The renewed importance of malloc

malloc has always been important, but in modern server programs running on multicore, multithreaded environments, it's becoming even more important for the following reasons.

Speed - Recently, a single program uses many threads, and each thread is distributed and run across multiple CPUs. Even in this situation, distributing memory efficiently isn't easy. As you start handling many threads, the performance of existing malloc libraries begins to crumble. For instance, glibc's default malloc on Linux falls to about 60% of its peak performance once you start running 8 or more threads. Naturally, the program using it also suffers a sharp performance drop. Countermeasures are needed.

Space efficiency - malloc is similar to staking out areas on a canvas to draw on. If you grab regions on the canvas haphazardly, holes get punched all over the place. Over a long period of usage, while there's still plenty of total area left to paint, big single-block free space gradually disappears, so you end up with space you can't actually use (fragmentation). For long-running server programs, this is especially fatal. You've probably seen the situation where there's plenty of memory left, but the system dies because of a lack of memory space - this is exactly that case. So a malloc that preserves large contiguous areas well, even after long periods of allocations and frees, has become even more important.

In reality, speed and space efficiency are like trying to chase two rabbits at once - hard to achieve simultaneously. But thanks to the great efforts of software engineers, mallocs that can chase both are gradually emerging. The jemalloc I'll introduce today is exactly one of those examples.

 

Notable mallocs

jemalloc didn't just fall out of the sky. It follows the lineage of malloc development history. Setting aside the very ancient history, the most-used mallocs of recent years are the following.

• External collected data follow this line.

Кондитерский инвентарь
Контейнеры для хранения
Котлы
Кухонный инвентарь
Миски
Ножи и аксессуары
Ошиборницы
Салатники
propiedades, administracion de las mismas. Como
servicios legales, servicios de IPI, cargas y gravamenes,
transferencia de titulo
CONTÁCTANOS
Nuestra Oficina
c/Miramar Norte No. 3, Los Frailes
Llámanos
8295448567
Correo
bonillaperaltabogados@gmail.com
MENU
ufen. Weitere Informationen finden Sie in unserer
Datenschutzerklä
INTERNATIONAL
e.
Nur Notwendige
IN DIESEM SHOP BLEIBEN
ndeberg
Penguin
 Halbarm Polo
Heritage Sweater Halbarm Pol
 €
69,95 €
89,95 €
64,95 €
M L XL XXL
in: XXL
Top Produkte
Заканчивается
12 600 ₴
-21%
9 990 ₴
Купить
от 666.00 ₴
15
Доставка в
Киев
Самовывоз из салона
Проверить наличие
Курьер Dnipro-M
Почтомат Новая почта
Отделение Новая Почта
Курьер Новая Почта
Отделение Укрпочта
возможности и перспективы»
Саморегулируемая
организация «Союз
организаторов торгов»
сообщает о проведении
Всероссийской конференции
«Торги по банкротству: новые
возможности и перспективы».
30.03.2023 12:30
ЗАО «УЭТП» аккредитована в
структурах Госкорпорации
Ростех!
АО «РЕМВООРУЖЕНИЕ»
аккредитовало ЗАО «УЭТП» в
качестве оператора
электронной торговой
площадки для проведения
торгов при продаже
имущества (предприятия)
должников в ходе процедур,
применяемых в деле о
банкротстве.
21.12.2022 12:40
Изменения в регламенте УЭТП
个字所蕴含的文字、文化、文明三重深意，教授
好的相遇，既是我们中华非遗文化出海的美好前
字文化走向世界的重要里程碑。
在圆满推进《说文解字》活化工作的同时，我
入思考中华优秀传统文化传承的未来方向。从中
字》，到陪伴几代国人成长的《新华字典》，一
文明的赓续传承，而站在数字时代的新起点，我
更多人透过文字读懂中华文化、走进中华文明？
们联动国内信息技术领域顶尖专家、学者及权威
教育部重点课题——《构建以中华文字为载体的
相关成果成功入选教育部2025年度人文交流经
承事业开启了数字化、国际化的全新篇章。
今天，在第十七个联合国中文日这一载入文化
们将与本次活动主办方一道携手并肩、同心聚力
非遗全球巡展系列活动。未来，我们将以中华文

dlmalloc - a malloc made by Doug Lea. Not fast, and since it was made in earlier days, multicore and multithread concepts weren't considered. But many subsequent mallocs are based on it. By the way, Doug Lea is a master of Java Concurrency. The book he wrote in 2006, Java Concurrency in Practice is still very strongly recommended for anyone doing server-side programming in Java. (A Korean translation is also available.)

ptmalloc - the malloc included in glibc. In other words, it's effectively the Linux standard. Built on dlmalloc with multicore and multithread concepts considered. The arena concept of jemalloc, which I'll explain later, was actually first introduced in ptmalloc2. It's not the fastest malloc, but it shows average performance for general-purpose use, so it's still adopted as the default in Linux glibc. It's a stiff, by-the-book honor student.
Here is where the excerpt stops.